> **Records for the exercise**
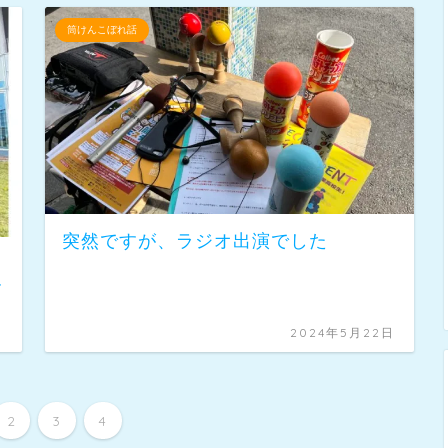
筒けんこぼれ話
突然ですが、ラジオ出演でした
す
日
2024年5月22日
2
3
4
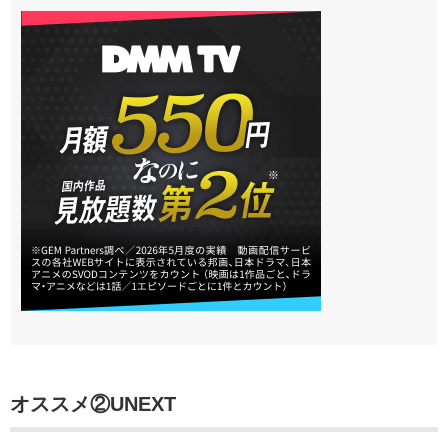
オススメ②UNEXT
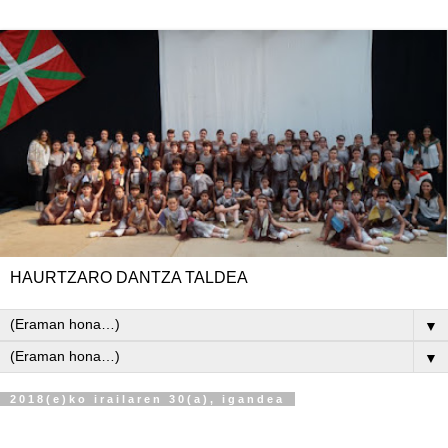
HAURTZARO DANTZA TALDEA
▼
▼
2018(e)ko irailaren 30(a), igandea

--

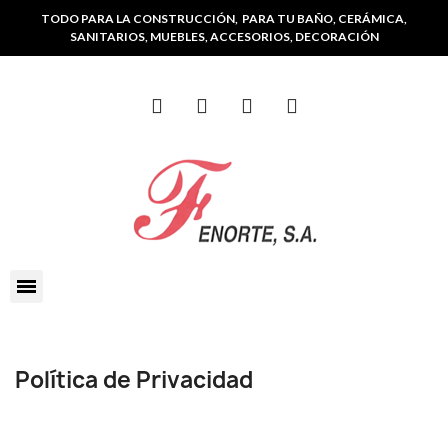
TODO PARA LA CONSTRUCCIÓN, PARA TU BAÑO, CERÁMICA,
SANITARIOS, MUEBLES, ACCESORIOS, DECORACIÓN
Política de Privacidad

...

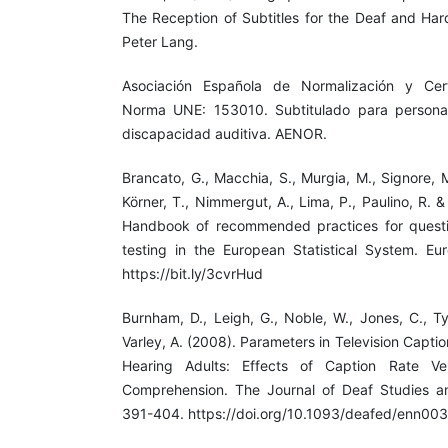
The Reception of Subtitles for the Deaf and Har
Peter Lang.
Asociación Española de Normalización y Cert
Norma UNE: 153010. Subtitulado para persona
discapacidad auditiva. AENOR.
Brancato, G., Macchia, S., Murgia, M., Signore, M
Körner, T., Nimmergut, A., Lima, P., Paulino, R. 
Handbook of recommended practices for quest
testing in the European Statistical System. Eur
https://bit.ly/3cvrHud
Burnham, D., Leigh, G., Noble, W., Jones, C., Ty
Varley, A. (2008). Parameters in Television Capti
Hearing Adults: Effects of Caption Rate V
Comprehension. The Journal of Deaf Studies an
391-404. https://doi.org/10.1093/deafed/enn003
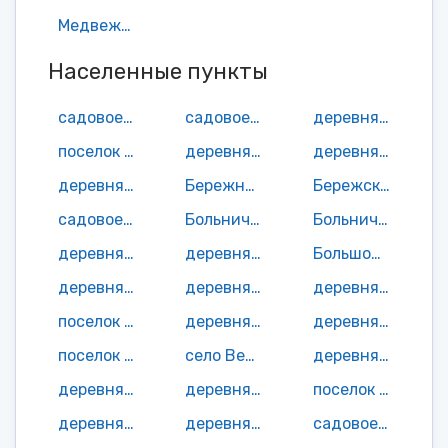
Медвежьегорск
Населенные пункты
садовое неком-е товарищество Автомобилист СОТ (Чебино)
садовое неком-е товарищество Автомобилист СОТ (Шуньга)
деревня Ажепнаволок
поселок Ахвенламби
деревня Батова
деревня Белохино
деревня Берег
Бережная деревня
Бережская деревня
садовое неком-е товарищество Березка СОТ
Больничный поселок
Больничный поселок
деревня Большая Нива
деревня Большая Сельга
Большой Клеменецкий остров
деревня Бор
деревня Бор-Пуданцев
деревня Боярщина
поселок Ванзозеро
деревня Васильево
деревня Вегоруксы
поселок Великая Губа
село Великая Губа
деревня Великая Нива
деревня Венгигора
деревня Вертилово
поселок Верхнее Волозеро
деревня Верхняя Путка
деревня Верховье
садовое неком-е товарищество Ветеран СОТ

> **Description of the task**
Scan the listing above, and wherever a line holds the word "поселок", copy it.

> **Solution below**
поселок Ахвенламби
Больничный поселок
Больничный поселок
поселок Ванзозеро
поселок Великая Губа
поселок Верхнее Волозеро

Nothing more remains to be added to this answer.